For notebooks running on serverless compute, Databricks provides an Environment panel directly inside the notebook UI. This allows you to configure dependencies (including uploading Python wheel files), memory settings, budget policies, and the serverless environment version — all from within the notebook itself. Find more here

These settings will only apply when the notebook is attached to serverless compute.

Run, Monitor, and Compare

With your job now fully serverless-ready, you’re ready to hit run. This is where all the cost controls, budget policies, and monitoring we set up earlier start to pay off. 

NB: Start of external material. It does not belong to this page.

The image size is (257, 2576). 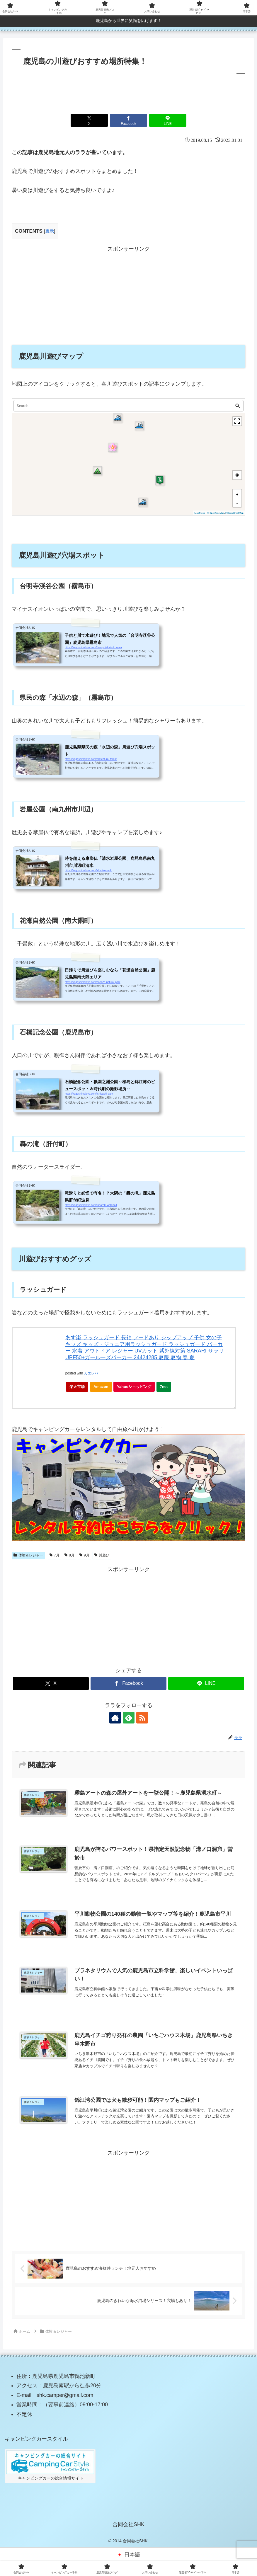 I want to click on [Xでシェア], so click(x=89, y=120).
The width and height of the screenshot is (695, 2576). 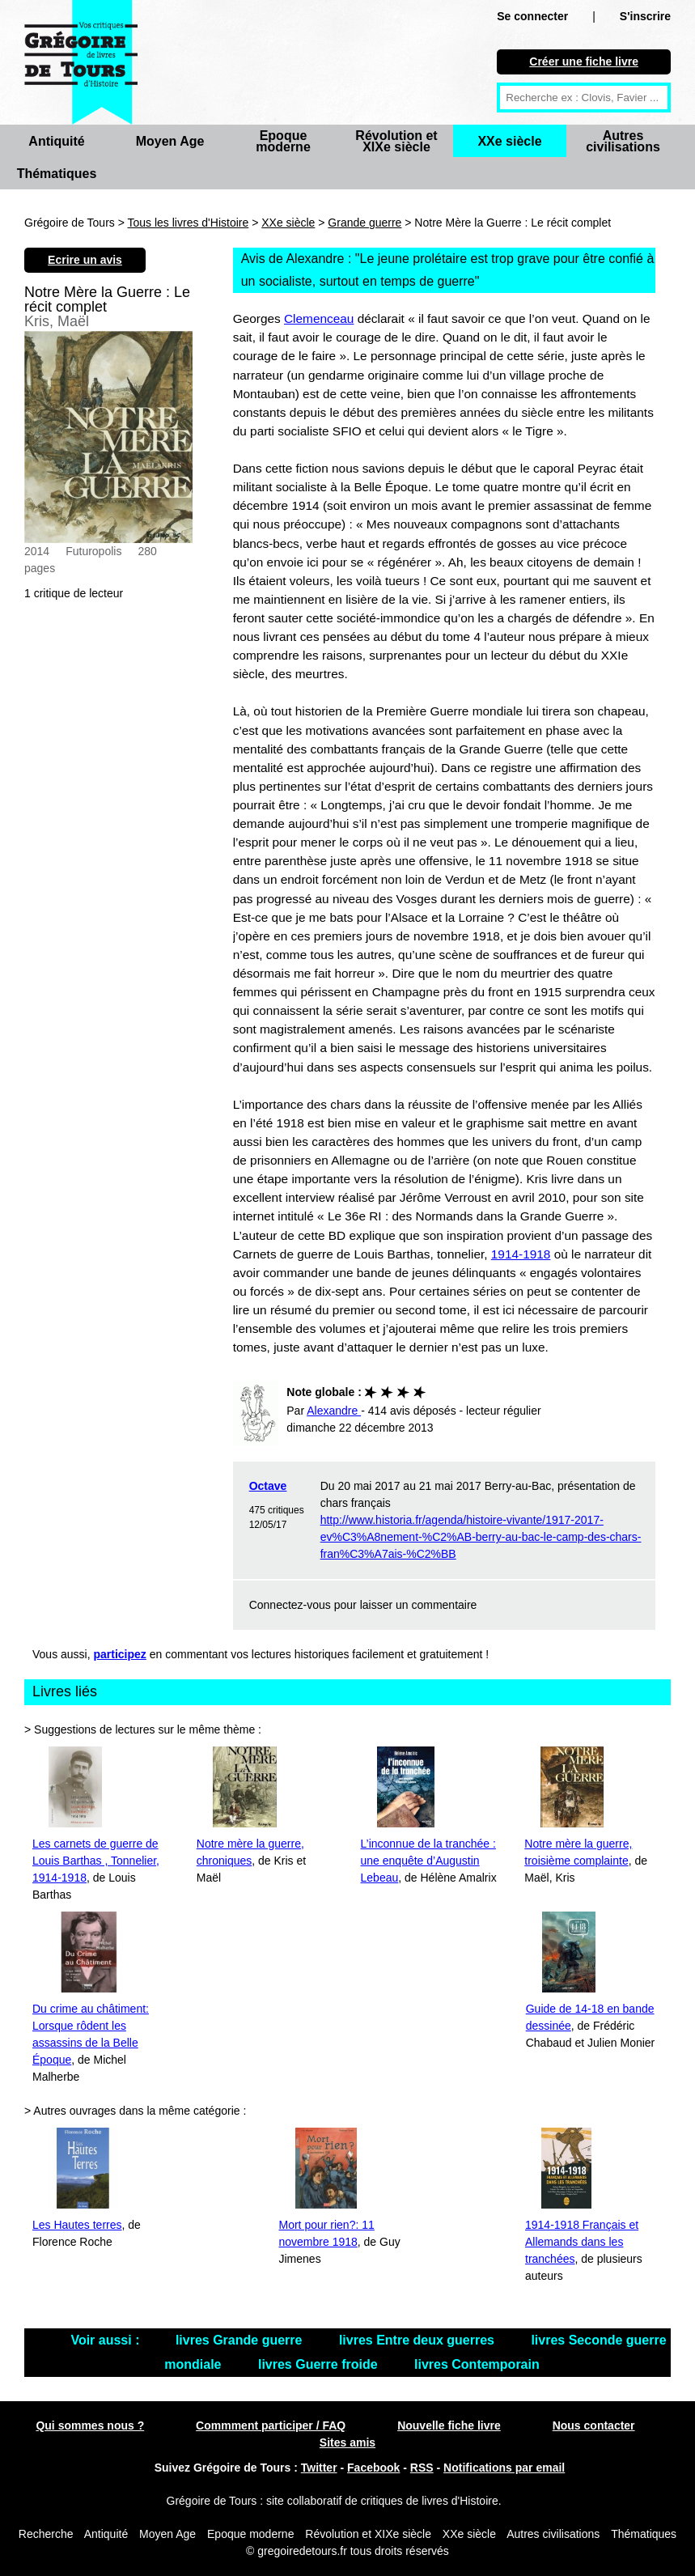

We’ve created a dashboard that uses system tables to compare classic jobs against serverless. Just grab the job_id’s, and you’ll be able to view duration and costs per run to better understand how the migration is performing. 

dashboard_img.png

Resource: You can find the code and dashboard in this Git repository.

With these tools in place, you’ll be able to experiment safely, validate serverless performance for your workloads, and decide which jobs are worth fully moving over.

Conclusion:

And with that — I hope this guide helps you feel better equipped to tackle serverless migrations on your own. You’ve got the controls, the monitoring, and the migration process in place — now you’re ready to put serverless to work.